I want to make my API asynchronous so that client size doesn’t impact the API’s responsiveness.  But, I can’t make the API asynchronous because:

  • I don’t have a system to queue the requests.
  • I don’t have a system to process the requests off of a queue.
  • I don’t have a way to make the processing visible to the client.

Attempting to do all of this work in one giant step is a recipe for a project that gets delivered 6 months to a year late.

I’m going to hand wave and declare that we are using SQS, AWS’s native queuing system.  This makes setting up the queue trivial and reliable.

I don’t have a system to queue the requests.

What’s the first step?

Write a data model and serializer.  What am I even going to write onto this queue?

What if all I needed was a tool?

Instead of worrying about a system, create a command line tool in your existing codebase to push data to SQS.  It won’t be reliable, it won’t have logging, and it won’t have vizability.

But you’re the only one using it, so that’s fine.

How will I know it’s working?

Manually!  AWS has great observability.  You don’t need to do anything.

Combining your first step, a data model, your tool and AWS observability you’ll be able to push data onto a queue and view what got sent.

The data model will be wrong and the tool will not be production ready!
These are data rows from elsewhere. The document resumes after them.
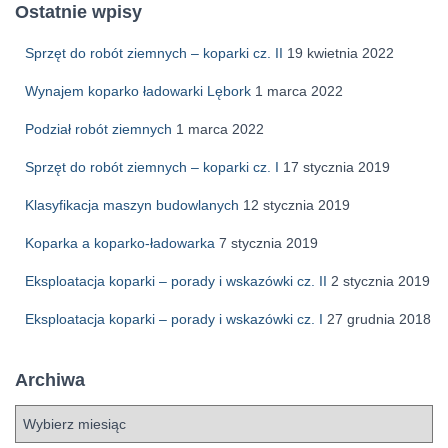
Ostatnie wpisy
Sprzęt do robót ziemnych – koparki cz. II
19 kwietnia 2022
Wynajem koparko ładowarki Lębork
1 marca 2022
Podział robót ziemnych
1 marca 2022
Sprzęt do robót ziemnych – koparki cz. I
17 stycznia 2019
Klasyfikacja maszyn budowlanych
12 stycznia 2019
Koparka a koparko-ładowarka
7 stycznia 2019
Eksploatacja koparki – porady i wskazówki cz. II
2 stycznia 2019
Eksploatacja koparki – porady i wskazówki cz. I
27 grudnia 2018
Archiwa
A
r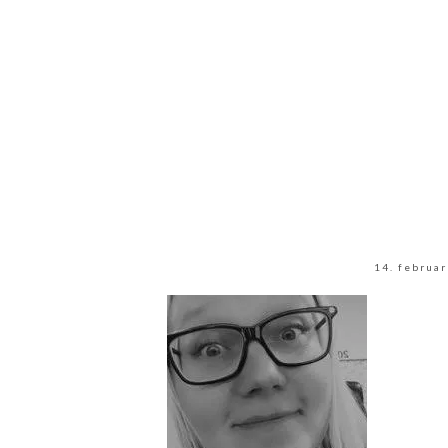
14. februa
That’s ok because no existing functionality is blocked or broken.  Getting interrupted doesn’t create risk, which means you can work even if you only have a little time.

I don’t have a system to process the requests off of a queue.

What’s the first step?  

Write a data model and deserializer.  What data do I need to be on the queue in order to recreate the event I need to process?

What if all I needed was a tool?

Create a tool to pull the message off the queue and deserialize.  Send the result to a data validator.  (You’re accepting customer requests from an API, you’d better have a data validator)

How will I know it’s working?

Manually!  AWS has great observability.  You don’t need to do anything.

Combining the three gets the ability to manually pull data off the queue, deserialize and validate.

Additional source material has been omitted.